Tensors: The Building Blocks of Deep Learning
Lesson, slides, and applied problem sets.
View SlidesLesson
Tensors: The Building Blocks of Deep Learning
Why this module exists
Deep learning frameworks like PyTorch and TensorFlow are built on tensors—multi-dimensional arrays with superpowers. Understanding tensors is essential for moving from ML fundamentals to neural networks.
1) What is a tensor?
A tensor is a generalization of vectors and matrices:
- 0D tensor (scalar): A single number →
5 - 1D tensor (vector): A list of numbers →
[1, 2, 3] - 2D tensor (matrix): A table →
[[1,2], [3,4]] - 3D tensor: A "cube" of numbers
- nD tensor: Higher-dimensional arrays
In practice, tensors are NumPy arrays or framework-specific arrays (torch.Tensor, tf.Tensor).
2) Tensor shapes
Shape describes the size along each dimension:
scalar = 5 # shape: ()
vector = [1, 2, 3] # shape: (3,)
matrix = [[1,2], [3,4]] # shape: (2, 2)
tensor3d = [[[1,2], [3,4]],
[[5,6], [7,8]]] # shape: (2, 2, 2)
Always know your shapes! Shape errors are the most common bugs.
3) Common tensor shapes in ML
Batch of samples: (batch_size, n_features)
# 32 samples, each with 10 features
X = np.random.randn(32, 10) # shape: (32, 10)
Images: (batch, height, width, channels) or (batch, channels, height, width)
# 32 RGB images of 28×28 pixels (channels-last)
images = np.random.randn(32, 28, 28, 3) # shape: (32, 28, 28, 3)
Sequences: (batch, sequence_length, features)
# 32 sequences of length 100, each with 50 features
sequences = np.random.randn(32, 100, 50) # shape: (32, 100, 50)
4) Creating tensors
import numpy as np
# From lists
a = np.array([1, 2, 3])
# Zeros and ones
zeros = np.zeros((3, 4)) # 3×4 of zeros
ones = np.ones((2, 3)) # 2×3 of ones
# Random
uniform = np.random.rand(3, 4) # Uniform [0, 1)
normal = np.random.randn(3, 4) # Normal(0, 1)
# Range
sequence = np.arange(10) # [0, 1, 2, ..., 9]
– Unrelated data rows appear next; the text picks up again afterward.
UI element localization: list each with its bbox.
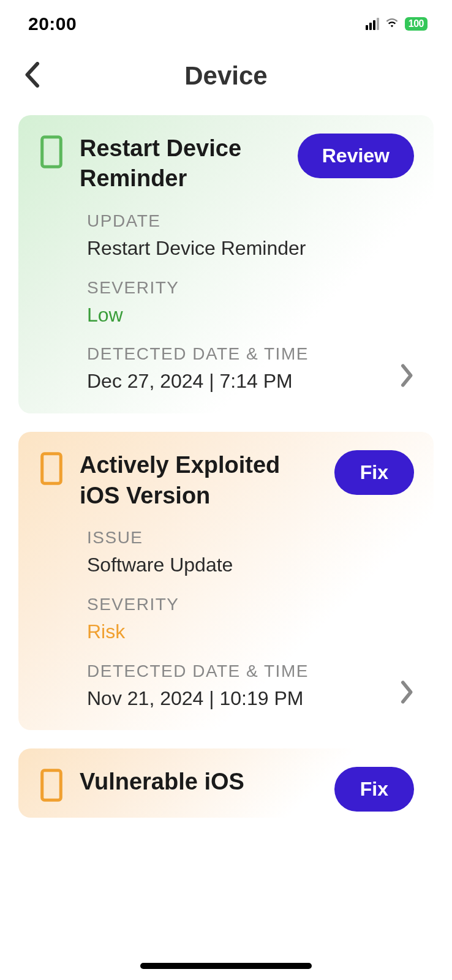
field-label: UPDATE [87, 211, 414, 231]
wifi-icon [384, 17, 400, 31]
page-title: Device [18, 61, 434, 91]
home-indicator[interactable] [140, 963, 312, 969]
card-header: Vulnerable iOS Fix [38, 767, 414, 812]
field-label: SEVERITY [87, 278, 414, 298]
field-issue: ISSUE Software Update [87, 528, 414, 579]
status-bar: 20:00 100 [0, 0, 452, 43]
card-title: Vulnerable iOS [80, 767, 320, 797]
issue-card-vulnerable[interactable]: Vulnerable iOS Fix [18, 748, 434, 818]
card-body: UPDATE Restart Device Reminder SEVERITY … [38, 211, 414, 395]
device-icon [38, 135, 65, 172]
fix-button[interactable]: Fix [334, 767, 414, 812]
field-value: Dec 27, 2024 | 7:14 PM [87, 368, 414, 395]
field-update: UPDATE Restart Device Reminder [87, 211, 414, 262]
status-time: 20:00 [28, 13, 77, 34]
card-title: Actively Exploited iOS Version [80, 450, 320, 511]
svg-rect-0 [42, 137, 61, 167]
field-detected: DETECTED DATE & TIME Dec 27, 2024 | 7:14… [87, 344, 414, 395]
chevron-left-icon [23, 62, 40, 88]
field-label: ISSUE [87, 528, 414, 548]
svg-rect-1 [42, 454, 61, 483]
field-label: DETECTED DATE & TIME [87, 662, 414, 681]
fix-button[interactable]: Fix [334, 450, 414, 495]
card-list: Restart Device Reminder Review UPDATE Re… [0, 115, 452, 818]
issue-card-exploited[interactable]: Actively Exploited iOS Version Fix ISSUE… [18, 432, 434, 730]
field-value: Nov 21, 2024 | 10:19 PM [87, 685, 414, 712]
field-value: Risk [87, 618, 414, 646]
device-icon [38, 451, 65, 488]
field-value: Software Update [87, 551, 414, 579]
field-label: DETECTED DATE & TIME [87, 344, 414, 364]
cellular-signal-icon [366, 18, 379, 30]
card-title: Restart Device Reminder [80, 134, 283, 194]
field-severity: SEVERITY Low [87, 278, 414, 329]
chevron-right-icon[interactable] [399, 363, 415, 390]
field-label: SEVERITY [87, 595, 414, 614]
card-body: ISSUE Software Update SEVERITY Risk DETE… [38, 528, 414, 712]
field-value: Low [87, 301, 414, 329]
back-button[interactable] [23, 62, 40, 90]
page-header: Device [0, 43, 452, 115]
field-detected: DETECTED DATE & TIME Nov 21, 2024 | 10:1… [87, 662, 414, 712]
battery-icon: 100 [405, 17, 428, 31]
chevron-right-icon[interactable] [399, 680, 415, 707]
device-icon [38, 768, 65, 805]
card-header: Actively Exploited iOS Version Fix [38, 450, 414, 511]
status-icons: 100 [366, 17, 428, 31]
field-severity: SEVERITY Risk [87, 595, 414, 646]
card-header: Restart Device Reminder Review [38, 134, 414, 194]
issue-card-restart[interactable]: Restart Device Reminder Review UPDATE Re… [18, 115, 434, 413]
review-button[interactable]: Review [298, 134, 414, 178]
field-value: Restart Device Reminder [87, 235, 414, 262]
svg-rect-2 [42, 771, 61, 800]
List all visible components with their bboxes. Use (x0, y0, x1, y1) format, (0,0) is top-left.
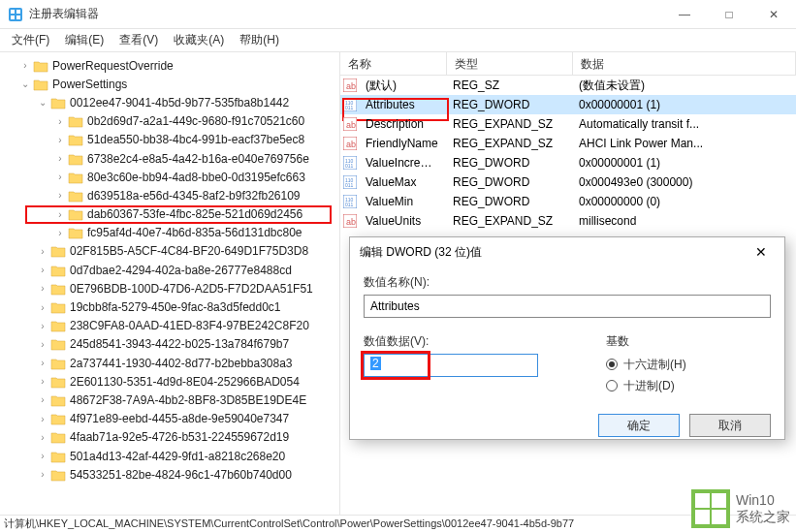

linspace = np.linspace(0, 1, 5) # [0, 0.25, 0.5, 0.75, 1]
# Identity
identity = np.eye(3) # 3×3 identity matrix
5) Tensor indexing
a = np.array([[1, 2, 3],
[4, 5, 6]])
a[0] # First row: [1, 2, 3]
a[0, 1] # Element at row 0, col 1: 2
a[:, 0] # First column: [1, 4]
a[0:1, :] # First row as 2D: [[1, 2, 3]]
a[:, 1:] # All rows, columns 1 onward: [[2,3], [5,6]]
Slicing returns views, not copies (efficient but careful with modification).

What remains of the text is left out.